TASK PROMPT: Only the count should appear in your answer: how many lines of the data below contain the word "SPEIER"?
--- GIVEN RECORDS Enclosed Below ---
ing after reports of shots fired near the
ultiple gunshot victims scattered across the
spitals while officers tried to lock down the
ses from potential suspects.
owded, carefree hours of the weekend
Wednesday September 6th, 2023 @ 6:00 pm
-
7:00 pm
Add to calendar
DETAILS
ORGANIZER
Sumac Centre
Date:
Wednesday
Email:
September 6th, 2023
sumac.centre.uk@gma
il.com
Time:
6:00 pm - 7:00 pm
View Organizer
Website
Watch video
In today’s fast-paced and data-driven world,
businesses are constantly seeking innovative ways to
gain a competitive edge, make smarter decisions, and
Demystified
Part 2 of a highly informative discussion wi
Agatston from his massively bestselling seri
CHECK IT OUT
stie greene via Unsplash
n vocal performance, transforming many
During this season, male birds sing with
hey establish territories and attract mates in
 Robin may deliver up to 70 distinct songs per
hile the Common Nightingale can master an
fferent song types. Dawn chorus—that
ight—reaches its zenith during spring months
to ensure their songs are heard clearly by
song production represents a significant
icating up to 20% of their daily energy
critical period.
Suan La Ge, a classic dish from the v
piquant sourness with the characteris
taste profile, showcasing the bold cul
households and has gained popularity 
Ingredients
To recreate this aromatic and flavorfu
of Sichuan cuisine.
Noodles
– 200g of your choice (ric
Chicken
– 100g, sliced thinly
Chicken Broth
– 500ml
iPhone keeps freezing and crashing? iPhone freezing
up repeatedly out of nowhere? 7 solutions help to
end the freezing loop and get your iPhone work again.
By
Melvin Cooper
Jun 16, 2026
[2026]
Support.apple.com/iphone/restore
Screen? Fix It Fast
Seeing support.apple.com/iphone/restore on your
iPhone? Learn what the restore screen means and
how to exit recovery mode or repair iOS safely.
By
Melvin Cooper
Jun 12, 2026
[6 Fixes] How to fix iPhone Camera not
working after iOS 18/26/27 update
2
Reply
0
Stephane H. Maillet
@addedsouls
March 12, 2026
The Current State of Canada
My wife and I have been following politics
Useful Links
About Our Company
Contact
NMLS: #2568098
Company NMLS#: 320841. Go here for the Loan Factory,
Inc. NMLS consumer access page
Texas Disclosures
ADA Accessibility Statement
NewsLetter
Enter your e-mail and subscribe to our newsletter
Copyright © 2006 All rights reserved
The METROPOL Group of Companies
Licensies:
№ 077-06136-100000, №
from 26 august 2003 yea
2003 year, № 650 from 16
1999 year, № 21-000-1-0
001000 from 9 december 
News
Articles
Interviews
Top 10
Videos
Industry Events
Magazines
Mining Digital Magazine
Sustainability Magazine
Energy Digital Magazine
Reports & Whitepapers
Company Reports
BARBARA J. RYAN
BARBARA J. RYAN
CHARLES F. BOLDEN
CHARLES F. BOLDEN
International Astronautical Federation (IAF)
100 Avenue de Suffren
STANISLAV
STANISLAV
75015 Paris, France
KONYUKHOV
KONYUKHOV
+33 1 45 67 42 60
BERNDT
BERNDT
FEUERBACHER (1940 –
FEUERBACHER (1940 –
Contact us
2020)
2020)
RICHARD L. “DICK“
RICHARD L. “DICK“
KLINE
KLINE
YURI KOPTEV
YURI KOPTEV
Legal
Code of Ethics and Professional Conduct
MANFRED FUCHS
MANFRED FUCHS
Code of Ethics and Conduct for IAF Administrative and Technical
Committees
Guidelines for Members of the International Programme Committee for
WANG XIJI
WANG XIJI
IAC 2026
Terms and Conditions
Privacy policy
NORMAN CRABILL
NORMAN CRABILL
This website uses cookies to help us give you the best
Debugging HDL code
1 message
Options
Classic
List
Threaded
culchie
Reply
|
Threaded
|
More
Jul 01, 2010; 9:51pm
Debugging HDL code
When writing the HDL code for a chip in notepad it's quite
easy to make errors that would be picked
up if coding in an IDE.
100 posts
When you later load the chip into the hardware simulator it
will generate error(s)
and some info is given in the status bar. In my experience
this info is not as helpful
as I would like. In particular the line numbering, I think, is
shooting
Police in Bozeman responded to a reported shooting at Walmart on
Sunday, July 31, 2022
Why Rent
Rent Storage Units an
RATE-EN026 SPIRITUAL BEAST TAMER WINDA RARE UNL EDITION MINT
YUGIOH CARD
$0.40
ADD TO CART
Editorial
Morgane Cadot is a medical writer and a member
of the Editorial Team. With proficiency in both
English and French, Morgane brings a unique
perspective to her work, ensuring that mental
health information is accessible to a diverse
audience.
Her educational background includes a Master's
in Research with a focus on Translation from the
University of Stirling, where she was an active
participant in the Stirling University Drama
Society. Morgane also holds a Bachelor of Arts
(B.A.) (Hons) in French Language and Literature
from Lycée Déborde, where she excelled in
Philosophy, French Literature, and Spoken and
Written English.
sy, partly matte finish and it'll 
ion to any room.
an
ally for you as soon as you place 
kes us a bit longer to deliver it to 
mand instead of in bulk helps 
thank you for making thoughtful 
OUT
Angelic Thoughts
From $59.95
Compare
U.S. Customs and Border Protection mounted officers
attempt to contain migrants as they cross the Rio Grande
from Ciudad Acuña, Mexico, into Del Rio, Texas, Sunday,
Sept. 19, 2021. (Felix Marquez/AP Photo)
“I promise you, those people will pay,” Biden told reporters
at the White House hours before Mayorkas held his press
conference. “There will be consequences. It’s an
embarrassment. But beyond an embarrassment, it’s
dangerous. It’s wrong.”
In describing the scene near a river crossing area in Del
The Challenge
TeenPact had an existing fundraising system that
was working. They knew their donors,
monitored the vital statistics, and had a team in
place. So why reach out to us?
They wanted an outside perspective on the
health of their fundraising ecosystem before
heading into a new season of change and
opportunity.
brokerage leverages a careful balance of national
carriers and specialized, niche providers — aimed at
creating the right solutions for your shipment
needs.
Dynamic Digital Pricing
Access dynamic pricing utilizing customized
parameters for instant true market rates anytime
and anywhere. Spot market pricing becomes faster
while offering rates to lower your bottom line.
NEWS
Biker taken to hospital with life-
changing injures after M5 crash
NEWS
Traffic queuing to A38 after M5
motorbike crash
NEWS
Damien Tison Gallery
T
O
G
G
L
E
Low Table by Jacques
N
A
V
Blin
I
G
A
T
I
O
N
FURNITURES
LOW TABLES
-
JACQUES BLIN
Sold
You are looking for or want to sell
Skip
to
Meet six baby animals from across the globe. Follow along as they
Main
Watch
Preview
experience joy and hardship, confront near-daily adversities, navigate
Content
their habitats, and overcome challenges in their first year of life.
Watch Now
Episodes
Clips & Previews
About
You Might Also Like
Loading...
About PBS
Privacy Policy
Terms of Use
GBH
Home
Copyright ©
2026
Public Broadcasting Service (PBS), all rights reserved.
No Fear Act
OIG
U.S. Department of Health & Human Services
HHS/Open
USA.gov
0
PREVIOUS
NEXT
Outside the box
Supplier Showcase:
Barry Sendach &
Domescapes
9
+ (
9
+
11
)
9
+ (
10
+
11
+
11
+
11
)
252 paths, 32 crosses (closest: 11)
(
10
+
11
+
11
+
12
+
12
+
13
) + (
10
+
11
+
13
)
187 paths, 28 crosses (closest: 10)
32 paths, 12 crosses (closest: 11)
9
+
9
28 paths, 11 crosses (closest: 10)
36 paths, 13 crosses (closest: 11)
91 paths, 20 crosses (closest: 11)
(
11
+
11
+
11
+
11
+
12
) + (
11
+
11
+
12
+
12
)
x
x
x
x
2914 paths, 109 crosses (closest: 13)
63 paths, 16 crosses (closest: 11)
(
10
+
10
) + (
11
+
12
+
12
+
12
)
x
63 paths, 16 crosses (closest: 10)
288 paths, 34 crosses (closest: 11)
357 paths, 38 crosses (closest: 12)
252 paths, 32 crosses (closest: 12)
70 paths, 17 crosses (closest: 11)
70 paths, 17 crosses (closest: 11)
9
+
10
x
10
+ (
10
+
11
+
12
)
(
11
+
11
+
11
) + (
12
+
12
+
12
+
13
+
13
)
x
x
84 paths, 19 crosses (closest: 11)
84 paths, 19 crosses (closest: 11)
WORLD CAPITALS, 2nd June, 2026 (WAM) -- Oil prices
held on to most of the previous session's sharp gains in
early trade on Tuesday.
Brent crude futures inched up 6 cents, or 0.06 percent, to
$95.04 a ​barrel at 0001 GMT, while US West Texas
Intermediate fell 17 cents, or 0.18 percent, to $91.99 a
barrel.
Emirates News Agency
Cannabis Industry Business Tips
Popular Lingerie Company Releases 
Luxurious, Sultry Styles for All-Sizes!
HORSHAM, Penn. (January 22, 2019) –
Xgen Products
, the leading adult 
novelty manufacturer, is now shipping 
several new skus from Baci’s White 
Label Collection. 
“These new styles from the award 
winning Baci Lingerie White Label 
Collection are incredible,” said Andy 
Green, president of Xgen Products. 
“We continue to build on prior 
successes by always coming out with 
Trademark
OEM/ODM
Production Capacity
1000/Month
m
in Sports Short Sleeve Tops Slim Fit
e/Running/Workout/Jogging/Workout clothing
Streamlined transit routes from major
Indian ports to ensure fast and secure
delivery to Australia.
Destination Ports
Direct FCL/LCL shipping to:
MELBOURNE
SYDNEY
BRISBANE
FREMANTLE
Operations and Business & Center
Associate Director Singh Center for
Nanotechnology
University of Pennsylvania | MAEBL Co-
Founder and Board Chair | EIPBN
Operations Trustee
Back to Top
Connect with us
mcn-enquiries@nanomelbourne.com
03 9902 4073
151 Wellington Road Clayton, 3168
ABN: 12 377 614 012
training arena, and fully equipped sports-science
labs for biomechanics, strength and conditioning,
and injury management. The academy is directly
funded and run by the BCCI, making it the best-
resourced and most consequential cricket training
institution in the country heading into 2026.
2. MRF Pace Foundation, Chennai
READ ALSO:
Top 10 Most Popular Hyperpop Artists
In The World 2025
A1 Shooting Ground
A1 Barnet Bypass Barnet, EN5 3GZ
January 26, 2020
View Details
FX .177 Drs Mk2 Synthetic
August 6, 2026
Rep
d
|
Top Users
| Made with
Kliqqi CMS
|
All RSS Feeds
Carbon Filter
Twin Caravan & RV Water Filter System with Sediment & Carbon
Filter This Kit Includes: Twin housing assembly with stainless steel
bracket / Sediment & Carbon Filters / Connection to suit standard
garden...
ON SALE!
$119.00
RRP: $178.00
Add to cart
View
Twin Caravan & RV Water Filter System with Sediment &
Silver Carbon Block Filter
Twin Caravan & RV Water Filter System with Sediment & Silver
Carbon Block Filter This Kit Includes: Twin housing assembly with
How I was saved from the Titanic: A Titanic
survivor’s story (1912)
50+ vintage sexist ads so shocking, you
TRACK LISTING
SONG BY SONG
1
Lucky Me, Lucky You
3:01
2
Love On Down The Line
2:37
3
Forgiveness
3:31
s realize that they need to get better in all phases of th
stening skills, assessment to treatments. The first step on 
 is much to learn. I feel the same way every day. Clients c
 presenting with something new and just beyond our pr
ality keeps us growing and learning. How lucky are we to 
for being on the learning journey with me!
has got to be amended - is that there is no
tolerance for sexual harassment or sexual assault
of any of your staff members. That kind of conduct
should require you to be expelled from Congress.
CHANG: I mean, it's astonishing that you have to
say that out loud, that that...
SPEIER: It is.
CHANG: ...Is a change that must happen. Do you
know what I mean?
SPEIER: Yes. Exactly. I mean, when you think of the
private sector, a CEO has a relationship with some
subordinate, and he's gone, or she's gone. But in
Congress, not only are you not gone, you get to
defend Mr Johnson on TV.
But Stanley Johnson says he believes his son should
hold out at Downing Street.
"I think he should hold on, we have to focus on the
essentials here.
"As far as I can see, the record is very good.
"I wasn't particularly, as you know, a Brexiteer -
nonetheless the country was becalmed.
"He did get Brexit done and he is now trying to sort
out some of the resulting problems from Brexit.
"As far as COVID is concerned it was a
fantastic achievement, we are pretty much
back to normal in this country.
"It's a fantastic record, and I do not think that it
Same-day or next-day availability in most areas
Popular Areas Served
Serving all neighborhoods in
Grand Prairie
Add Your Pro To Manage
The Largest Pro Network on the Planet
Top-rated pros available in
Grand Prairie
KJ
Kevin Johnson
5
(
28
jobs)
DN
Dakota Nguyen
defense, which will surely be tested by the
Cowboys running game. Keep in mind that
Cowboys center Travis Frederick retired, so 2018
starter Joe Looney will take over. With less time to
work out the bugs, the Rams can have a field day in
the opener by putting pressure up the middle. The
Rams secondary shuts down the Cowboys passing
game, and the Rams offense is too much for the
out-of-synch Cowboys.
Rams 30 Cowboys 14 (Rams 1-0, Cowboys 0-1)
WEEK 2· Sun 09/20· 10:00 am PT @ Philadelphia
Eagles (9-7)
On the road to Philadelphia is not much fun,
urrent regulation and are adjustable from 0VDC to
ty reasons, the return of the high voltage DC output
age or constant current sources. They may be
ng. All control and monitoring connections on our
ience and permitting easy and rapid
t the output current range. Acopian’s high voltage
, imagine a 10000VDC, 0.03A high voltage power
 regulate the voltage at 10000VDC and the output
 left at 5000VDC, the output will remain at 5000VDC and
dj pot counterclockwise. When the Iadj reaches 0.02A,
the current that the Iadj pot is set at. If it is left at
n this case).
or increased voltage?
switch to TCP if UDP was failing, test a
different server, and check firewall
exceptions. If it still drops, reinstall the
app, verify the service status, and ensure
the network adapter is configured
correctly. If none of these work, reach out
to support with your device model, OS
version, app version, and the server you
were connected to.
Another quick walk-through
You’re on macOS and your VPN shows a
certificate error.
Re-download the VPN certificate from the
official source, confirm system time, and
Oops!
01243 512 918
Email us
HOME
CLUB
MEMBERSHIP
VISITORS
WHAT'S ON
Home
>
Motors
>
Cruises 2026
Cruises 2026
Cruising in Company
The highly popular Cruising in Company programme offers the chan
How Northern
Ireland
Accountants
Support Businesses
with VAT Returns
--- End of Enclosed GIVEN RECORDS ---
EXERCISE ANSWER: 2